Sylwia: Prawda jest taka, że kiedy brzydkie sekrety przyjaciół zaczynają wychodzić na jaw jeden po drugim – każda kolejna scena skrzy się od emocji, wzajemnych oskarżeń, niedowierzania i żalu, a widz ma ochotę głośno wypowiadać raz za razem niecenzuralne słowa, komentując tym samym to, co dzieje się na jego oczach. W zasadzie więc mogłabym w tym miejscu wymienić każdą scenę, w której większe sekrety wychodzą na jaw. A jednak nie wiem, czy najmocniejszą z nich nie była ta, kiedy do Rocco zadzwoniła córka jego i Evy. Nie będę zdradzała, o co konkretnie chodziło, ale sam fakt, że nastoletnia córka zadzwoniła do ojca poradzić się go w kwestii damsko-męskiej (wszystko cały czas na głośnomówiącym!), podczas gdy jej matka jest terapeutką (i kobietą, i matką – jej matką), było wystarczająco bolesne dla siedzącej obok Evy. Takich sytuacji było naprawdę sporo. Podobnie jak z Cosimo – kiedy już myśleliśmy, że dowiedzieliśmy się o nim najgorszego, okazuje się, że to jeszcze nie wszystko… Jestem ciekawa, jaka scena Tobie najbardziej zapadła w pamięć jako najlepsza.

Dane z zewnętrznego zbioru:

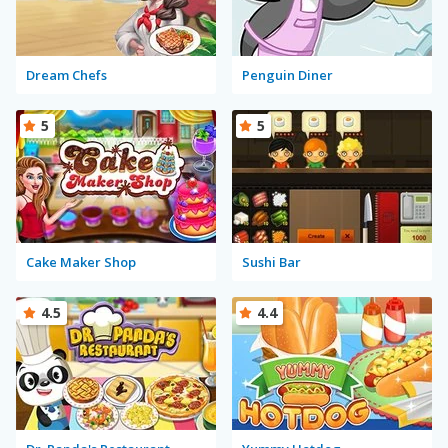
Dream Chefs
Penguin Diner
5
5
Cake Maker Shop
Sushi Bar
4.5
4.4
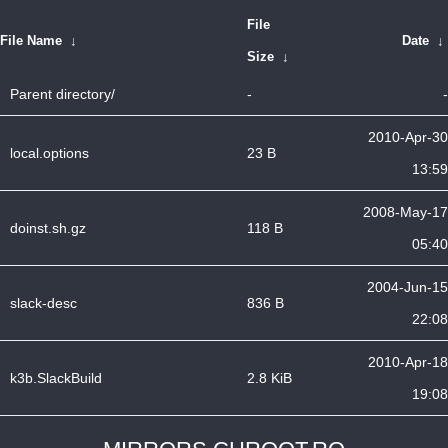
File
File Name
↓
Date
↓
Size
↓
Parent directory/
-
-
2010-Apr-30
local.options
23 B
13:59
2008-May-17
doinst.sh.gz
118 B
05:40
2004-Jun-15
slack-desc
836 B
22:08
2010-Apr-18
k3b.SlackBuild
2.8 KiB
19:08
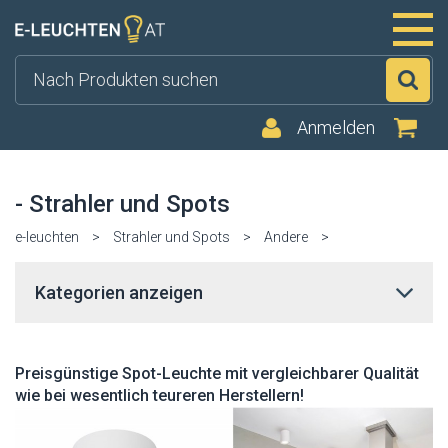
Su
Anmelden
- Strahler und Spots
e-leuchten
>
Strahler und Spots
>
Andere
>
Kategorien anzeigen
Preisgünstige Spot-Leuchte mit vergleichbarer Qualität
wie bei wesentlich teureren Herstellern!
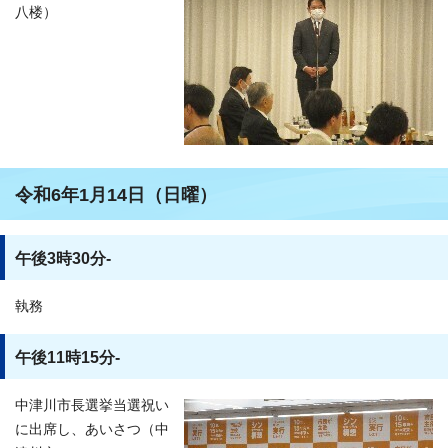
八楼）
令和6年1月14日（日曜）
午後3時30分-
執務
午後11時15分-
中津川市長選挙当選祝い
に出席し、あいさつ（中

Mateusz: Było ich zdecydowanie za dużo, by wymienić tylko jedną. Również uważam za jedną z lepszych właśnie tę, podczas której Rocco rozmawia z córką o istotnym dla niej momencie w życiu. Nie bez powodu zresztą to wtedy między przyjaciółmi trwała najdłuższa i najbardziej wymowna cisza, która nie towarzyszyła bohaterom nawet wtedy, gdy na jaw wychodziły dramaty znacznie poważniejsze i głębsze.

Jednak jeśli mam wskazać najlepszą scenę i ograniczyć się tylko do tej jednej, to będzie to moment, w którym wychodzi na jaw orientacja seksualna jednego z bohaterów. Towarzyszące temu niefortunnemu “coming outowi” oskarżycielskie spojrzenia, wszędobylski wyrzut, brak zrozumienia wymieszany nawet z odrobiną pogardy i agresji – nie dość, że zostało to fenomenalnie napisane, to jeszcze aktorzy zagrali to równie dobrze. Przy czym, tak jak mówię – Dobrze się kłamie w miłym towarzystwie obfituje w dobre sceny.

NAJGORSZA SCENA

Sylwia: Nie potrafię wskazać momentu w tym filmie, który określiłabym mianem najgorszej sceny. Ani razu podczas seansu się nie nudziłam, ani razu nie byłam zniesmaczona (nie liczę oczywiście zachowania niektórych z bohaterów, bo moralność postaci podczas omawiania najgorszych scen nie ma tu nic do rzeczy). Dobrze się kłamie w miłym towarzystwie to naprawdę świetny film – dobrze zagrany, dobrze wyważony i dobrze pomyślany. Każda scena jest ważna, nie ma dłużyzn, akcja jest wartka i pełna emocji.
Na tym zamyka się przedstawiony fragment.